EXERCISE BRIEF >> Using the data beneath this instruction, retype only the lines from the one that contains "I owned this" down to the one that contains "not on The facebook but", both included, exactly as they appear.

DATASET EXTRACT >>
Content starts

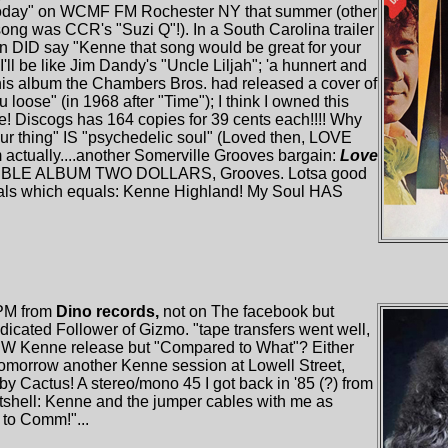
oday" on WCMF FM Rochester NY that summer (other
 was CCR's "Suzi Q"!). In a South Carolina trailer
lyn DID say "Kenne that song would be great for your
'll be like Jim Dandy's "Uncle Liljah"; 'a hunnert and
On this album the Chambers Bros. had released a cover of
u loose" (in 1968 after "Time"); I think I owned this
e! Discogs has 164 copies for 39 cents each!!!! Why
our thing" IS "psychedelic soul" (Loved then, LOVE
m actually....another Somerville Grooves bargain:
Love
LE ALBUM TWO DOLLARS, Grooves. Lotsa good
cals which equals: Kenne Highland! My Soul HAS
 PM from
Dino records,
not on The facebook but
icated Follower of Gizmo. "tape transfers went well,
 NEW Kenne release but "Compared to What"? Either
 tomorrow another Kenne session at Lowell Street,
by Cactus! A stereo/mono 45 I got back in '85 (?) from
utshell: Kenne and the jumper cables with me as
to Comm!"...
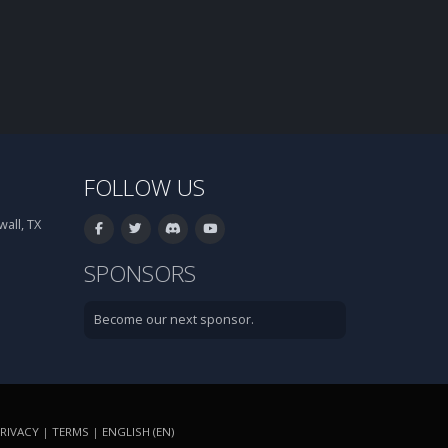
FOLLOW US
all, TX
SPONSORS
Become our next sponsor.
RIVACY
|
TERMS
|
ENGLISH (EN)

Content ends
Content starts

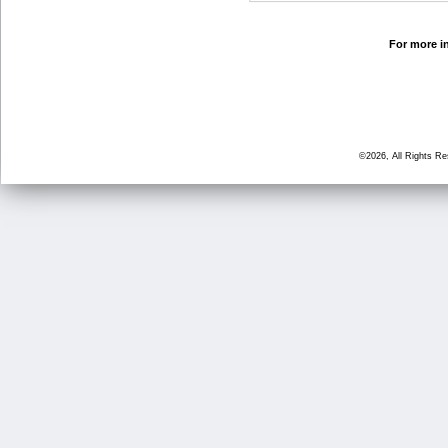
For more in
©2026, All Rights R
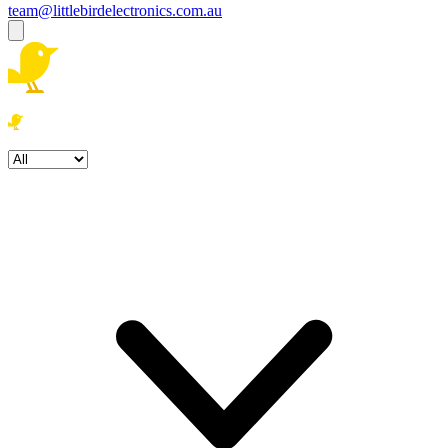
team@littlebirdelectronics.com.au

Content ends

ANSWER SPACE >>
u loose" (in 1968 after "Time"); I think I owned this
e! Discogs has 164 copies for 39 cents each!!!! Why
our thing" IS "psychedelic soul" (Loved then, LOVE
m actually....another Somerville Grooves bargain:
Love
LE ALBUM TWO DOLLARS, Grooves. Lotsa good
cals which equals: Kenne Highland! My Soul HAS
 PM from
Dino records,
not on The facebook but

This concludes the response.